A Man Who Can Teach Us Much About Gratitude

“No onight2ane is as capable of gratitude as one who has emerged from the kingdom of night. We know that every moment is a moment of grace, every hour an offering; not to share them would mean to betray them. Our lives no longer belong to us alone; they belong to all those who need us desperately.”

~ Elie Wiesel

These words spoken by a Jewish man born in the Carpathian Mountains of Romania. He was deported by the Hungarian government to Auschwitz with his family at 15. His mother and youngest sister were murdered immediately while he and his father remained and labored at Auschwitz.
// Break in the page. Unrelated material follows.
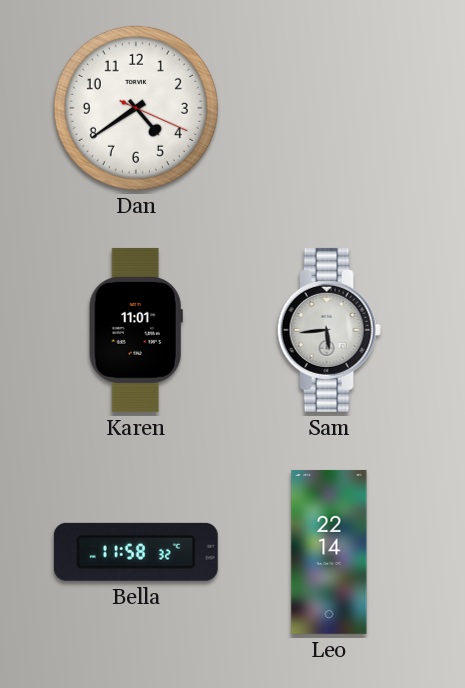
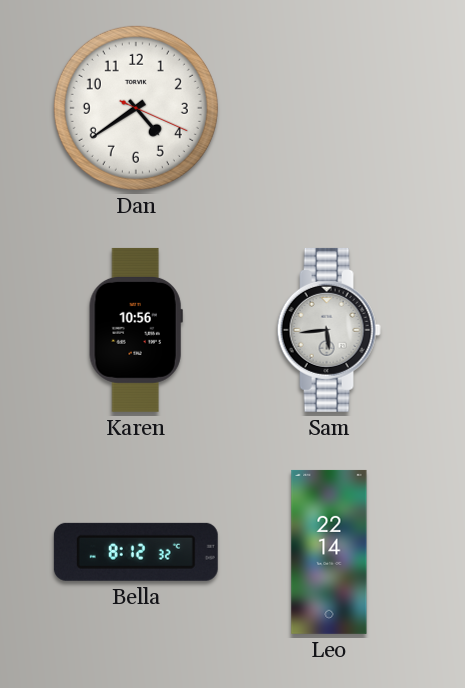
Karen: 11:01 -> 10:56
Bella: 11:58 -> 8:12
They were later moved to Buchenwald where he helplessly listened as his father was beaten to death.  When the camp was liberated in April 1945 he was 16 1/2 years old.  

Elie Wiesel spent the rest of his life fighting against injustice and man’s inhumanity to his fellow man. In 1986 he was awarded the Nobel Peace Prize. Along with the quote above in his acceptance speech he says:

“I remember: it happened yesterday or eternities ago. A young Jewish boy discovered the kingdom of night. I remember his bewilderment, I remember his anguish. It all happened so fast. The ghetto. The deportation. The sealed cattle car. The fiery altar upon which the history of our people and the future of mankind were meant to be sacrificed”

In his 1999 book “Perils  of Indifference,” he says;

“Gratitude is a word that I cherish. Gratitude is what defines the happiness and humanity of the human being.”